Adam suddenly felt quite delighted that he was being
treated in such a grown-up way. He swirled the whisky round in the glass like a man of the world, holding it up to the light, thinking how nice it looked. Then, he tasted it. He took a large swig, just as the commodore had done. His first sensation was the taste of freshly dug earth, followed by the smell of old books. Something musty and old. Then the fire kicked in at the back of his throat and it was like the time he had tried to siphon petrol from a can in his dad’s garage and had swallowed a mouthful. Adam could no longer contain the liquid as the fumes shot up inside his nose and he spluttered, spraying a shower of whisky and spittle over himself and across the commodore’s carpet.

Rachel was mortified. Sensibly, she had only sniffed at her whisky deciding, wisely she now realized, against actually drinking it. “I am so sorry,” she gushed at the commodore.

“Not to worry. Merlin’ll lick it up. How old are you pair, by the way?”

“Fourteen,” Adam rasped, still wiping his lips. “I’m really sorry.”

“No, my fault.” The commodore knocked back the rest of his whisky. “I don’t really know what young people like, these days. Maybe we should find some tea instead. Come with me. The kitchen’s miles away…”

Rachel and Adam trotted after Commodore Wing, who marched off briskly despite his limp, out of the scruffy room and down another long corridor.

“Bit of a guided tour,” Commodore Wing said, betraying
no pleasure in giving Rachel and Adam such a treat. “Drawing room,” he said, as they entered a room far smarter than the one they had been in. The elegant, upright chairs looked to Rachel as if they were covered in silk, and old paintings of landscapes hung on each wall. “That little watercolour of the moor is supposed to be a Turner,” the commodore said, pointing at a little washy picture in the corner.

While Adam was dutifully showing an interest in what the commodore was pointing out, Rachel was drawn to the photographs on top of the piano in the corner of the room.

In a silver frame, a black and white photo showed the head and shoulders of a handsome young man.

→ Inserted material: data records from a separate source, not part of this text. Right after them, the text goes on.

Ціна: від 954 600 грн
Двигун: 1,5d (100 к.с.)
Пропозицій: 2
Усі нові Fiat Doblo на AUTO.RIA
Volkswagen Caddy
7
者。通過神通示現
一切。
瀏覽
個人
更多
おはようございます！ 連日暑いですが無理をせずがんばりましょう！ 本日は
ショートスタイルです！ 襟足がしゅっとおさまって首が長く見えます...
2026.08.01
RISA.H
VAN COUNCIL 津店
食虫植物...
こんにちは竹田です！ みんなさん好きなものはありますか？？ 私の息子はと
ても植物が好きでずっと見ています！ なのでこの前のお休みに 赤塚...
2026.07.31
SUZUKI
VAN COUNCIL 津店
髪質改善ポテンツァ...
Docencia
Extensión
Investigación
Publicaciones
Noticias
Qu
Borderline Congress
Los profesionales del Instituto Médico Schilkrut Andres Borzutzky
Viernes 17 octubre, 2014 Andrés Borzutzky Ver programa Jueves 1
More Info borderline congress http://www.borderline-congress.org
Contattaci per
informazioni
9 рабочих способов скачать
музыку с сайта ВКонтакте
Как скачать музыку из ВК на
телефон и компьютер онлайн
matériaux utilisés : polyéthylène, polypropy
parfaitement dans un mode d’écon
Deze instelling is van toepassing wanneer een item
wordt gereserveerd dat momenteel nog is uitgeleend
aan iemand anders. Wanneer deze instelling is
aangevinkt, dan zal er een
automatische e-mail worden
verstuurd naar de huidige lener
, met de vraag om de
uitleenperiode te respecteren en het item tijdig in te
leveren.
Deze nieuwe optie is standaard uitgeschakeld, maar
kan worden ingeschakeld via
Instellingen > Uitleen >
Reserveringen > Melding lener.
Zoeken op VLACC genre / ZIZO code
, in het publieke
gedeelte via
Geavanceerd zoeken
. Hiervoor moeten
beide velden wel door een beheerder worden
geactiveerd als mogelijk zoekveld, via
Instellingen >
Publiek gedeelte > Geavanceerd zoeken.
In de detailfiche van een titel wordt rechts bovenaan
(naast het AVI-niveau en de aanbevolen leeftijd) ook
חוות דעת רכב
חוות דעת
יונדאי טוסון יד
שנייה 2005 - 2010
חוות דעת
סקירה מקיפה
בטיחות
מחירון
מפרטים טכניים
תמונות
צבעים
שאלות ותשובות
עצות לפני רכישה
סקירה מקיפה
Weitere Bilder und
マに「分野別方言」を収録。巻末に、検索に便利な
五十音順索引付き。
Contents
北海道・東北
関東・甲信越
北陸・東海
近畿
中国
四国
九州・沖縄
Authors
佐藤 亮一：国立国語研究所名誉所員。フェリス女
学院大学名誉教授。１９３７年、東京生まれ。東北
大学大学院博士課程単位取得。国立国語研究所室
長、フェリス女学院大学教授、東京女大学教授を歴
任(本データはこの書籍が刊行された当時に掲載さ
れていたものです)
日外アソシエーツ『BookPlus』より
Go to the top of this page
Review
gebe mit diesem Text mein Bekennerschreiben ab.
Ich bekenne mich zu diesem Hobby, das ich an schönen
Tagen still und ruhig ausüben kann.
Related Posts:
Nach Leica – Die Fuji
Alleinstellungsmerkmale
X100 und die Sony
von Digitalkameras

He looked like an old film star, with slicked-back dark hair and a uniform with a winged badge over the breast pocket. The roman nose and decisive jaw could only have belonged to the man who was in the room with them now. Next to it, another picture in a black frame showed a serious, good-looking young woman with a faraway stare, wearing a similar uniform. There was a colour photo of the commodore taken more recently, talking to a lady who looked like the queen. Rachel looked closer and saw that it
was
the queen.

There was one photo in a red leather frame that had apparently fallen over and lay face down. Rachel picked it up. The colour had faded and the photo looked as though it had been taken some time ago. It had been a sunny day, outside a grand building of some description, with the
commodore standing ramrod straight, hands behind his back, in a checked suit with a waistcoat. Next to him stood an aristocratic-looking young man with long hair and a beard, and a somewhat superior look on his face. He was making a “peace” sign at the camera. On the young man’s head was perched the kind of flat black hat that teachers wore in old pictures, and a cloak hung off his broad shoulders. Rachel thought it made him look like some kind of weird priest. She was captivated by the young man’s arrogant face. It seemed familiar to her, and she was transfixed by the challenge in his piercing stare.

“Who is this?” Rachel asked, waving the picture at the commodore.

“What?” The commodore spun round. “Oh, that. That’s my son, Hilary. Or, rather, was my son…”

Rachel felt as though she had put her foot in it. “Oh, I’m really sorry, is he…?”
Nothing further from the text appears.